[
https://issues.apache.org/jira/browse/KAFKA-15035?page=com.atlassian.jira.plugin.system.issuetabpanels:comment-tabpanel&focusedCommentId=17934211#comment-17934211
]
zhangzhisheng commented on KAFKA-15035:
---------------------------------------
We have also encountered this problem in the production environment, and the
specific manifestation is that some groups have site resets
kafka server 2.7.2 and 2.4.2
{code:java}
[2025-03-11 19:45:03,061] INFO [GroupCoordinator 2]: Preparing to rebalance
group nihao-newbee-bill in state PreparingRebalance with old generation 4549
(__consumer_offsets-16) (reason: removing member
nihao-newbee-bill_80ab55b3f31540da-86e2b6ec-8932-4869-b53c-dbd4862491bf on
heartbeat expiration) (kafka.coordinator.group.GroupCoordinator)

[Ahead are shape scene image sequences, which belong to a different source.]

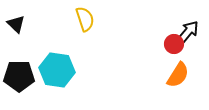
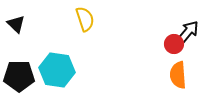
orange semicircle: rotated 144 degrees clockwise
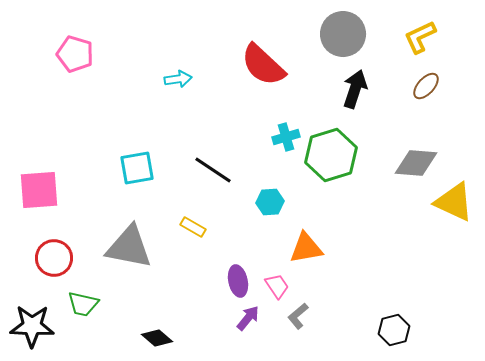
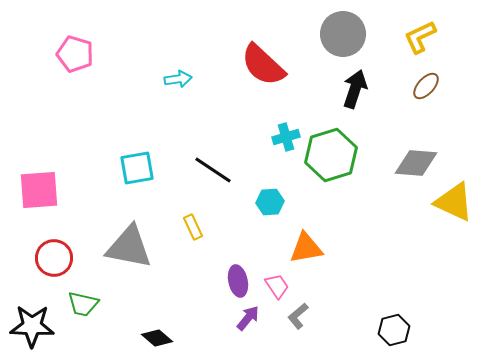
yellow rectangle: rotated 35 degrees clockwise
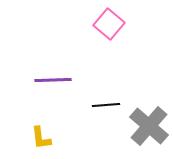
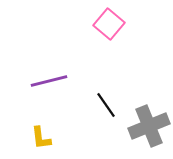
purple line: moved 4 px left, 1 px down; rotated 12 degrees counterclockwise
black line: rotated 60 degrees clockwise
gray cross: rotated 27 degrees clockwise
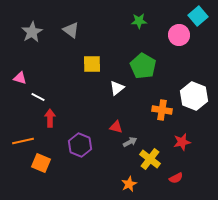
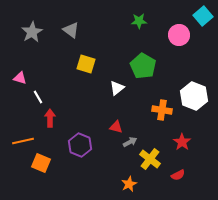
cyan square: moved 5 px right
yellow square: moved 6 px left; rotated 18 degrees clockwise
white line: rotated 32 degrees clockwise
red star: rotated 24 degrees counterclockwise
red semicircle: moved 2 px right, 3 px up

[2025-03-11 19:45:03,985] INFO [GroupCoordinator 2]: Member
nihao-newbee-bill_0eff5fbfbf1cf62f-e65cc081-e44e-41af-9fac-262f8a3a0f6a in
group nihao-newbee-bill has failed, removing it from the group
(kafka.coordinator.group.GroupCoordinator)

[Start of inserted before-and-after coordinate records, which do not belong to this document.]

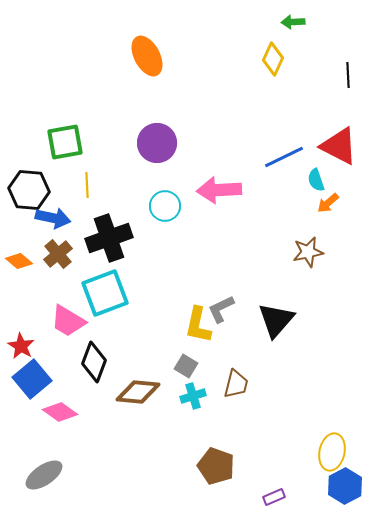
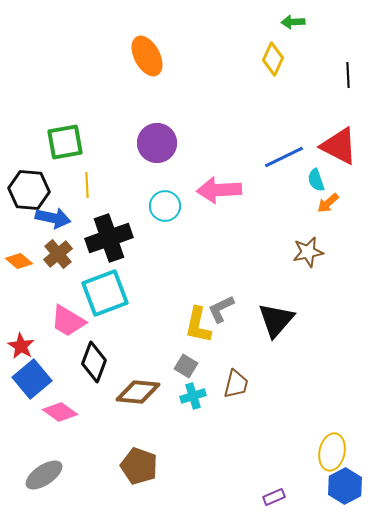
brown pentagon: moved 77 px left
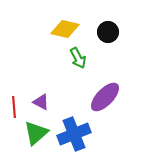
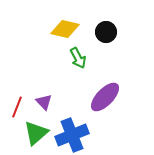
black circle: moved 2 px left
purple triangle: moved 3 px right; rotated 18 degrees clockwise
red line: moved 3 px right; rotated 25 degrees clockwise
blue cross: moved 2 px left, 1 px down
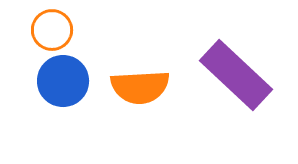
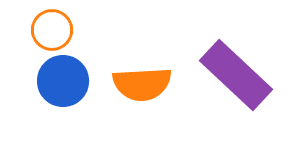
orange semicircle: moved 2 px right, 3 px up
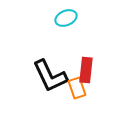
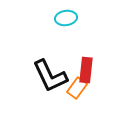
cyan ellipse: rotated 15 degrees clockwise
orange rectangle: rotated 55 degrees clockwise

[2025-03-11 19:45:03,992] INFO [GroupCoordinator 2]: Member
nihao-newbee-bill_dbde5089929e8b07-b4967d22-c142-45b1-823f-0f09f296c625 in
group nihao-newbee-bill has failed, removing it from the group
(kafka.coordinator.group.GroupCoordinator)
{code}
> Consumer offsets can be deleted if kafka does not detect a consumer as empty
> ----------------------------------------------------------------------------
>
> Key: KAFKA-15035
> URL: https://issues.apache.org/jira/browse/KAFKA-15035
> Project: Kafka
> Issue Type: Bug
> Affects Versions: 2.7.2
> Reporter: Sam Cantero
> Priority: Major
>
> We've recently encountered a scenario where a consumer group got their
> committed offsets deleted some minutes (around 3 minutes) after the consumer
> got into inactive state (the underlying node went away).
> As per
> [KIP-211|https://cwiki.apache.org/confluence/display/KAFKA/KIP-211%3A+Revise+Expiration+Semantics+of+Consumer+Group+Offsets],
> committed offsets for an active (i.e running) consumer group should not be
> deleted. However, if a consumer becomes inactive, {+}the deletion of
> committed offsets will not occur immediately{+}. Instead, the committed
> offsets will only be removed if the consumer remains inactive for at least
> the duration specified by
> [offset.retention.minutes|https://kafka.apache.org/documentation/#brokerconfigs_offsets.retention.minutes].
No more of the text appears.